Monday, 11 June 2012

Contributing to the Millennium Development Goals

We've mentioned previously that this project is addressing two different Millennium Development Goals of the United Nations.  Here's a bit more about what we're doing and how it's contributing to realizing these goals.

Millennium Developmeng Goal # 2: Achieve Universal Primary Education
It's easy to imagine the difference universal education could make in the world.  Making education accessible to all youth is a huge way to break the cycle of poverty.  With education comes employment.  With employment come opportunities - not just for yourself, by for future generations.  This might be the best way to reverse the downward spiral to absolute poverty.

Madagascar 2012 is contributing to this by making education more accessible in rural areas, which are normally quite difficult environments to promote education in.  Youth are normally needed for farming and other work.  Transportation to school is also quite difficult in rural areas.  By building dormitories, youth, in particular girls, will be able to board right at the school.

It's not just about primary education though.  By contributing to the accessibility of secondary education, which Madagascar 2012 is doing, the literacy and numeracy gained in primary school go further than simply developing youth.  It literally contributes to developing a nation.

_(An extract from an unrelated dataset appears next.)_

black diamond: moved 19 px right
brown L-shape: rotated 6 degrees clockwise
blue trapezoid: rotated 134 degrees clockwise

Millennium Development Goal # 3: Promote Gender Equality and Empower Women
This one might seem a little unclear.  How do we promote gender equality and empower women?  There are a lot of great ways to do this, and in fact, this project will deal with this goal in three different ways!  Gender inequality can be found around the world in many different ways.  One way is through access to education.  This is a big one.  If girls cannot go to school, they are bound to work in what is considered a very vulnerable sector: being self-employed, or working unpaid within the home.  When girls are able to attend school, they can contribute to so many different parts of society.  They are able to secure gainful employment and serve as role models to other girls.  This is where the dormitories come in.  Barriers to education for girls include simply not being able to get there.  By building a campus and dormitories for girls, they will be able to board right at the school, eliminating the need for daily transportation to school.

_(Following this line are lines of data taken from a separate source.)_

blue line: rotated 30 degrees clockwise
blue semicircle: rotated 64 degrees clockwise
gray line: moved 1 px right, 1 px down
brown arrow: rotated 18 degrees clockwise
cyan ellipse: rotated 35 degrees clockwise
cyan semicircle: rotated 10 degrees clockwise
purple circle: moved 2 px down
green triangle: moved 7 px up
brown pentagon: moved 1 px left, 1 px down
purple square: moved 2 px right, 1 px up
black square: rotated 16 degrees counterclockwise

Another barrier to gender equality is the presence of designated sanitary facilities for girls and boys at school  This goes a long way to promote gender sensitivity and awareness by showing that men and women are different, but equal.  It also contributes to a safer school environment for girls.  This aspect of gender equality is being addressed by building a washroom facility on the secure campus for the girls who are staying at the dorms (and other girls who are attending the school).

More than anything though, by making it possible for girls to go to school, it reduces their domestic responsibilities, which have traditionally included tasks like fetching water (also addressed by this project by digging wells right in the community).  When older girls are literate, employed and educated, they serve as role models for younger girls.  It makes it possible to imagine something much bigger than might have otherwise been possible.